In its written submissions on the question of trading losses, the respondent extracted from Mr Douglas-Brown’s report, the following figures from the MYOB computer data files for the period from April 2005 to October 2005 in respect of the trading losses incurred in the Midland business:
Apr 05 May 05 Jun 05 Jul 05 Aug 05 Sep 05 Oct 05 Total Wages $2,244 $3,797 $4,566 $5,895 $5,188 $6,422 $7,085 $35,197 Superannuation - - $1,769 $524 $377 $346 $346 $3,362 Profit / loss ($3,400) ($16,021) ($12,235) ($5,686) $8,458 ($924) $9,334 ($20,474)
In order to give effect to the Federal Magistrate’s order that the Midland business’s trading losses were to be calculated on the basis of wages and superannuation being paid in respect of 2.6 employees, the respondent then, in its written submissions, engaged in an adjustment process whereby it recalculated the respondent’s trading losses by reference to the figures for wages and superannuation Mr Douglas-Brown used in analysing the reliability of the Midland figures. The consequence of the adjustment made to the figures set out above, was to increase the sum of the wages total to $48,451 and the superannuation total to $4,361, with the further consequence, that the recalculated profit and loss line reflected a loss of $34,727.
A further adjustment was made in the submissions to the profit figure for the month of October 2005, to reflect the finding by the Federal Magistrate that the losses were to be calculated to 27 October 2005. This further adjustment reflected a trading loss for the period 15 April 2005 to 27 October 2005 of $35,842. This was the amount which the Federal Magistrate awarded as damages for trading losses.
In my view, the Federal Magistrate erred in ordering that the Midland business trading losses were to be calculated on the assumption that wages and superannuation were paid in respect of 2.6 employees in the business, rather than by reference to the actual amount, as reflected in the MYOB computer data files, as having been incurred by the respondent in the conduct of the Midland business in respect of wages and superannuation.

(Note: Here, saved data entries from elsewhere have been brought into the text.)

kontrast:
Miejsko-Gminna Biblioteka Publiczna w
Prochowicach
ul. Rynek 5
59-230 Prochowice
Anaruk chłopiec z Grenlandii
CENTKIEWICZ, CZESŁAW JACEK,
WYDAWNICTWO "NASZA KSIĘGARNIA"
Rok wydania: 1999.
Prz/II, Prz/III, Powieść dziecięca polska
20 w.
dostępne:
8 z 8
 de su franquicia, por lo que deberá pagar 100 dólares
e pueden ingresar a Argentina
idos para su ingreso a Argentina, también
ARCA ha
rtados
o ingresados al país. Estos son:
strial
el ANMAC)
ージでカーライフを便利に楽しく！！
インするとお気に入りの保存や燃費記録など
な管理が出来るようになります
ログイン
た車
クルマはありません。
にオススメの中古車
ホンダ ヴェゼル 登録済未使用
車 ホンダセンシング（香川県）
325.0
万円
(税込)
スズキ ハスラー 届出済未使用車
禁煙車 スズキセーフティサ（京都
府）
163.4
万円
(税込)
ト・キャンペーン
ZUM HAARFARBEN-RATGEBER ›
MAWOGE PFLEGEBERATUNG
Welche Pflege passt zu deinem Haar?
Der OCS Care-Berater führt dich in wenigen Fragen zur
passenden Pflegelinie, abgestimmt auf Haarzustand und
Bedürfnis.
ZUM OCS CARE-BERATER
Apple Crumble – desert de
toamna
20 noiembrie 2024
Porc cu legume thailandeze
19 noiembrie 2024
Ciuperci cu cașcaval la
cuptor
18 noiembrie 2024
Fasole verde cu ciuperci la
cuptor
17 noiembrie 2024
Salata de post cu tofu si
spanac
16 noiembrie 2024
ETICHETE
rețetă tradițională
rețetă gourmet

The evidence revealed that in assessing the reliability of the representations made in the Midland figures for the period July 2004 to January 2005, Mr Douglas-Brown made an adjustment to the item allocated to wages and superannuation in the Midland figures to reflect the fact that Mr Ferguson had not properly allocated the number of equivalent full-time employees working in the Midland business, and so had understated the profit for the Midland business. However, in my view, it did not follow from the fact that Mr Douglas‑Brown was required to adjust the wages and superannuation figures reported by Mr Ferguson in the Midland figures, in order to calculate the true profit figure for the period during which the Midland business was conducted by Ferguson Consolidated, that an adjustment should also be made in respect of the wages and superannuation figures recorded by the respondent in its books, during the time when it conducted the Midland business.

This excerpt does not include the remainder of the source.